Genetic testing and counselling are available to aids in the determination of the risk of passing the condition onto a child. This may involve testing a sample of tissue or blood to look for signs of the genetic mutations that caused hemophilia.
A pregnant women with the history of hemophilia in her family can test for the hemophilia gene. The tests include:
Chorionic villus sampling : A small sample of the placenta is removed from the womb and tested for the hemphilia gene usually during 11-14 weeks of pregnancy.
Amniocentesis : A sample of amniotic fluid is taken for the testing usually during 15 – 20 weeks of pregnancy.
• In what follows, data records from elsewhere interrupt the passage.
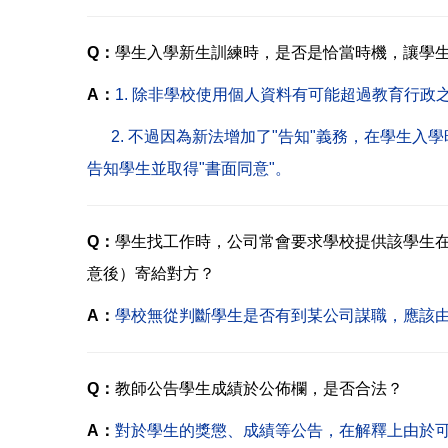
Q：
學生入學新生訓練時，是否是恰當時機，讓學
A：
1.
除非學校使用個人資料有可能超過教育行政之
2. 不過因為新法增加了"告知"義務，在學生入
告知學生並取得"書面同意"。
Q：
學生找工作時，公司常會要求學校提供該學生
意後）寄給對方？
A：
學校無從判斷學生是否有到某公司謀職，應該
Q：
教師公告學生成績於公佈欄，是否合法？
A：
對於學生的獎懲、成績等公告，在解釋上由於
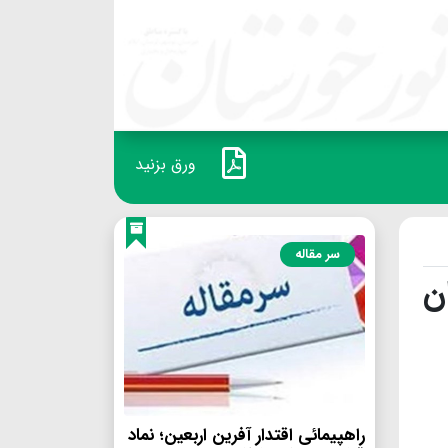
ورق بزنید
سر مقاله
راهپیمائی اقتدار آفرین اربعین؛ نماد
If hemophilia is suspected after the child has been born the blood test can usually confirm the diagnosis. Blood from the umbilical cord can be taken and it is tested at birth to know the familial history of hemophilia.
Hemophilia A: It is X linked recessive genetic disorder resulting in a deficiency of clotting factor VIII. The hemophilia A is called as classic hemophilia
Hemophilia B: It is X linked recessive genetic disorder resulting in a deficiency of clotting factor IX. It is called as chritsmas disease .
Hemophilia C: It is X linked recessive genetic disorder resulting in a deficiency of clotting factor XI.
The hemophilia occurring due to the deficiency of factor V is called as parahemophilia and it is the mild and rarest form of the disease.
A non genetic form of hemophilia is caused by autoantibodies against factor VIII and it is called as acquired hemophilia A. it is a rare but potentially life threatening bleeding disorder caused by the development of the autoantibodies directed against plasma coagulation factors.